Schauffele started the season at Kapalua using Callaway’s new Elyte Triple Diamond driver, but with a lack of reps due to a rib injury that sidelined him for a couple of months he went back to his Callaway Paradym Ai Smoke Triple Diamond driver with a little more loft (10.1 instead of 9.5 degrees).
“I just haven’t had a lot of reps with the new driver, so I kind of crawled back to my old one, knowing what it’s done, just for the time being,” Schauffele said. “After coming off of injury, it’s hard to sit and do driver testing and find the right head. I quickly went back to that old one knowing how much success I had with it.”
Schauffele was 11th in average driving distance at Augusta (305.1 yards) and 22nd in accuracy (75 percent in both fairways hit and greens in regulation).
Before returning to his home state for the Masters and his relative hometown RBC Heritage, 2023 Open champion Brian Harman made a big change that paid instant dividends. The Savannah, Georgia, native won the Valero Texas Open using a TaylorMade Spider 5K-ZT prototype putter he’d just put in the bag.
Harman had been using an oversized TaylorMade Spider OS for nearly a decade but decided it was time to make a switch.
“I looked at my stats from last year and I probably had the best iron game of my career, approach to the green, and probably my worst year from 10 to 20 feet putting,” Harman said after winning in San Antonio and ranking sixth that week in strokes gained putting (+5.303). “So still really good inside 10 feet, but that section there is where I was getting all my looks and I wasn’t making any of them. I had toyed with the idea of switching putters for a while. Picked that one up on Tuesday this week, it felt really good and it rolls nice, just kind of freed me up a little bit.”
That freeing feeling continued at the Masters, where he made the cut and ranked 12th in strokes gained putting (+0.79), which is a vast improvement on his 2025 season ranking of 124th (-0.170). He says the zero torque element of the putter is working for him.

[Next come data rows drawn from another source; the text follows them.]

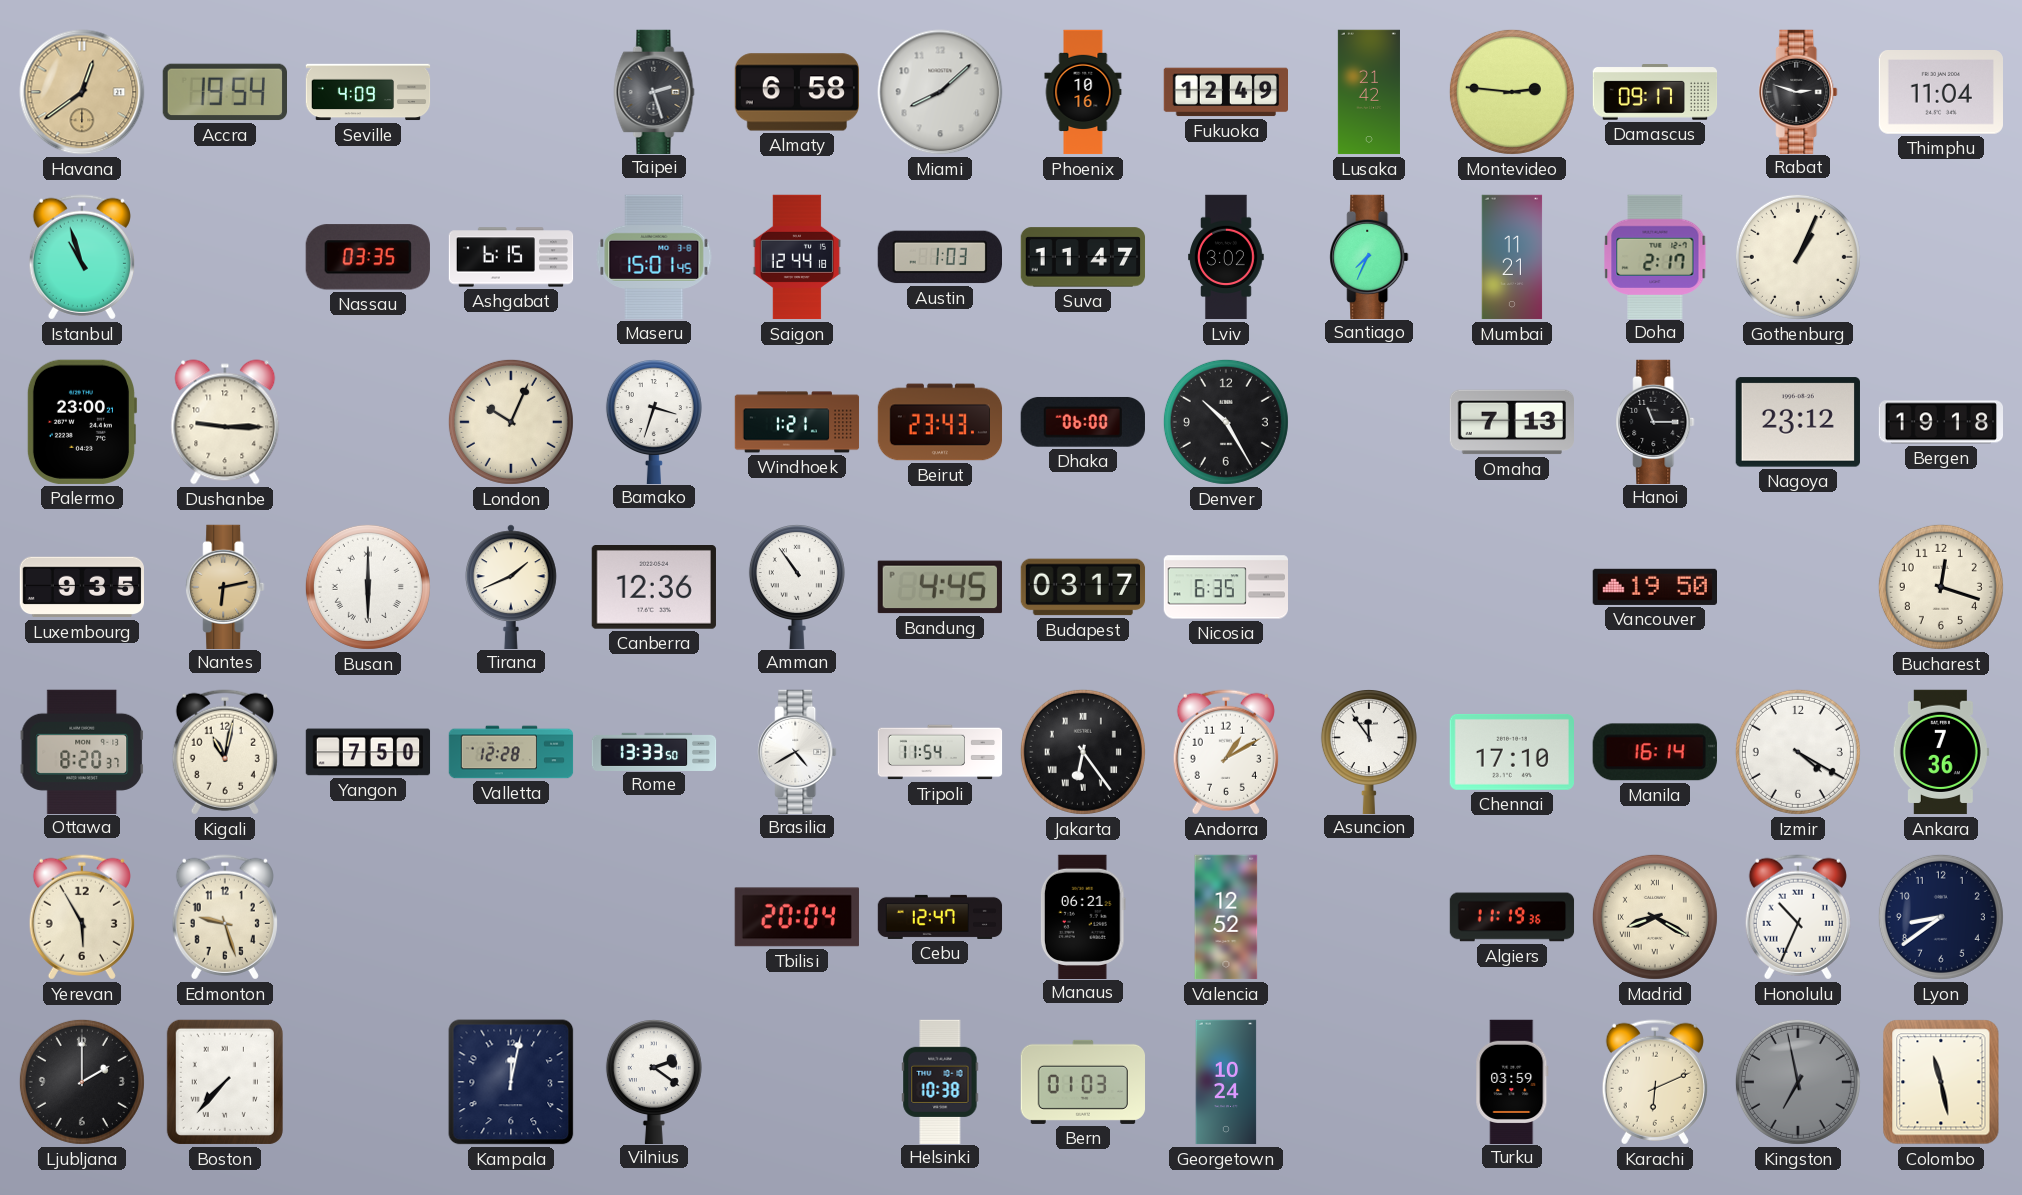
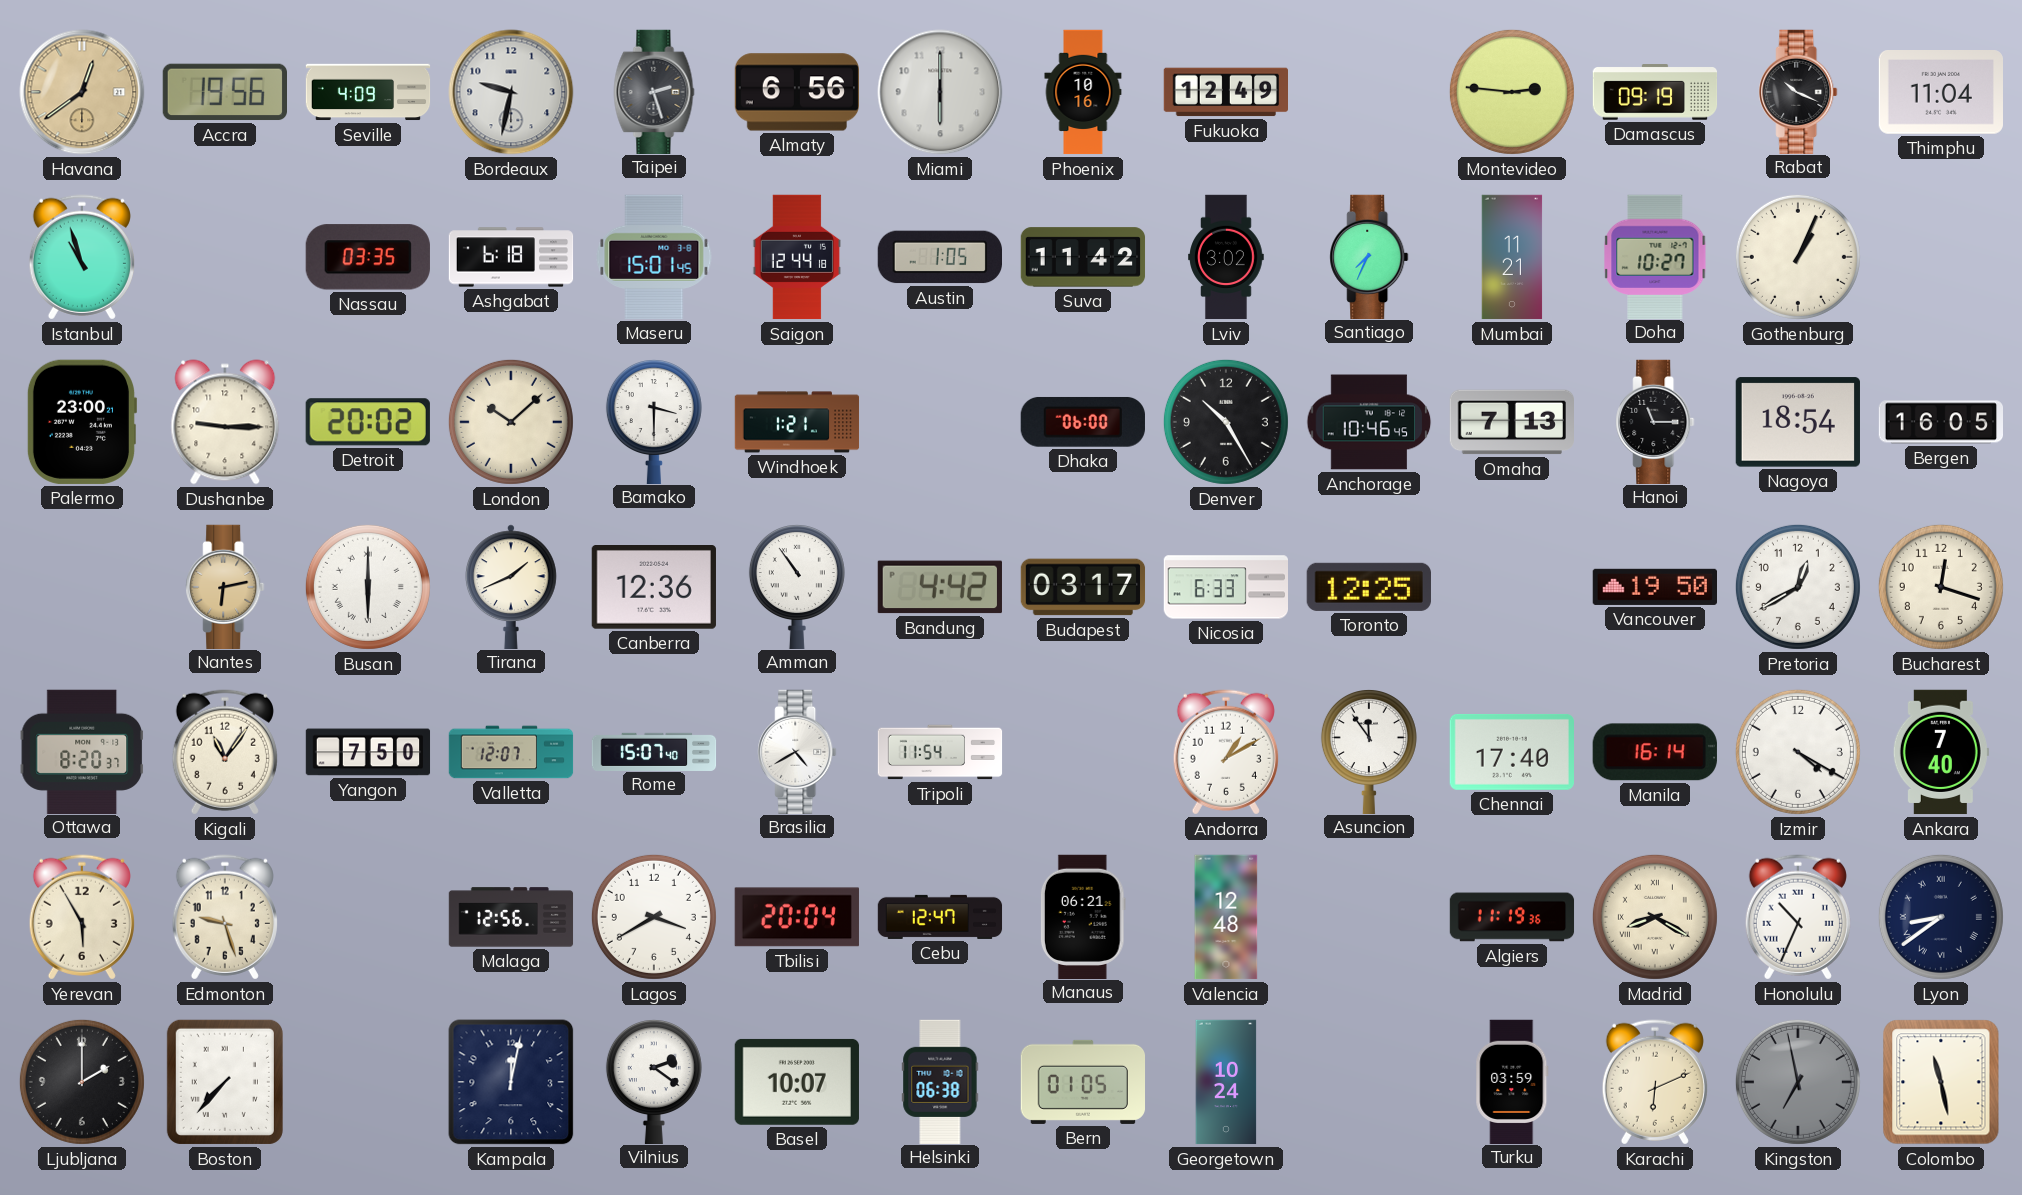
Accra: 19:54 -> 19:56
Bordeaux: none -> 9:32
Almaty: 6:58 -> 6:56
Miami: 8:08 -> 6:00
Lusaka: 21:42 -> none
Damascus: 09:17 -> 09:19
Rabat: 2:48 -> 10:19
Ashgabat: 6:15 -> 6:18
Austin: 1:03 -> 1:05
Suva: 11:47 -> 11:42
Doha: 2:17 -> 10:27
Detroit: none -> 20:02
London: 10:04 -> 10:08
Bamako: 3:33 -> 3:30
Beirut: 23:43 -> none
Anchorage: none -> 10:46
Nagoya: 23:12 -> 18:54
Bergen: 19:18 -> 16:05
Luxembourg: 9:35 -> none
Bandung: 4:45 -> 4:42
Nicosia: 6:35 -> 6:33
Toronto: none -> 12:25
Pretoria: none -> 12:40
Kigali: 11:02 -> 11:06
Valletta: 12:28 -> 12:07
Rome: 13:33 -> 15:07
Jakarta: 6:24 -> none
Chennai: 17:10 -> 17:40
Ankara: 7:36 -> 7:40
Malaga: none -> 12:56
Lagos: none -> 3:40
Valencia: 12:52 -> 12:48
Lyon numerals: Arabic -> Roman
Basel: none -> 10:07
Helsinki: 10:38 -> 06:38
Bern: 01:03 -> 01:05
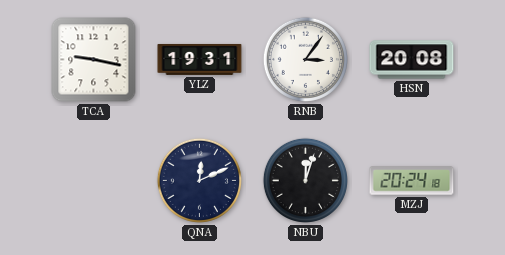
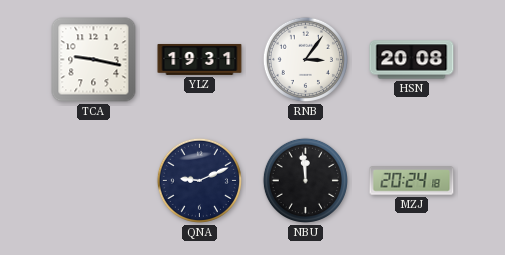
QNA: 12:11 -> 9:11
NBU: 12:03 -> 11:59
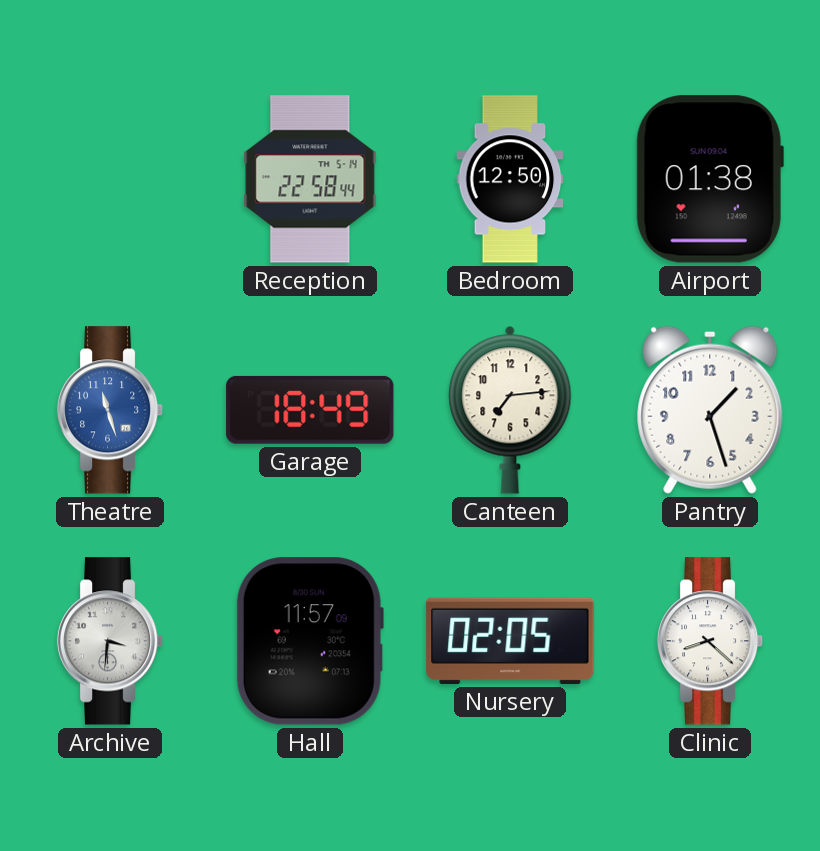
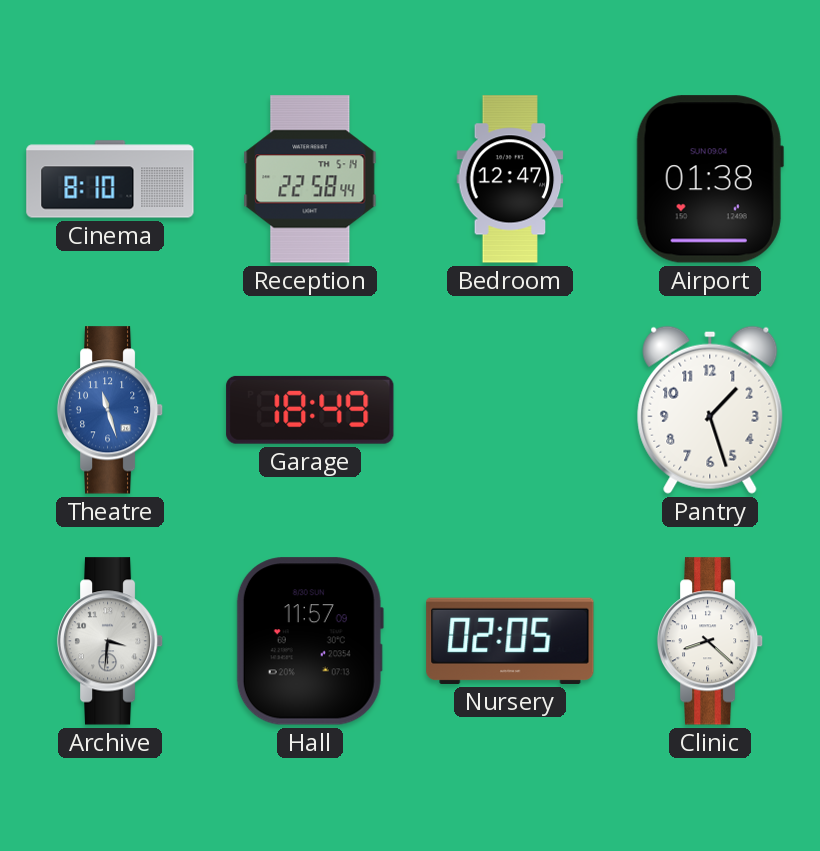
Cinema: none -> 8:10
Bedroom: 12:50 -> 12:47
Canteen: 7:14 -> none
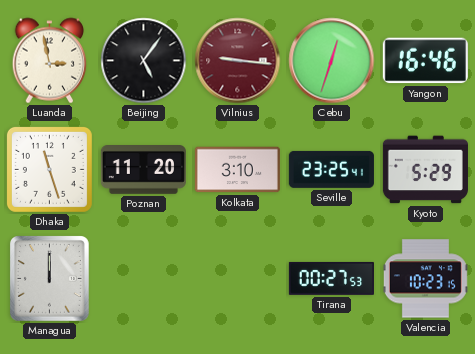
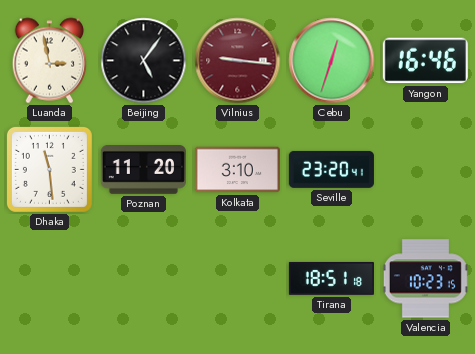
Dhaka: 11:27 -> 11:29
Seville: 23:25 -> 23:20
Kyoto: 5:29 -> none
Managua: 12:00 -> none
Tirana: 00:27 -> 18:51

“Anytime you get a new putter, you putt good,” Harman said last week at Harbour Town. “There’s a honeymoon period there. But currently with that putter … when you’re putting, you’ve got a lot of variables, right? Have I picked the right speed? Have I picked the right line? Am I going to hit a good putt? With that putter, for me currently, it sort of removes the am-I-going-to-hit-a-good-putt variable out of it. It seems like I hit more good putts with it, so I’m focused more on line and speed, and not worried as much about making a good strike on the ball.”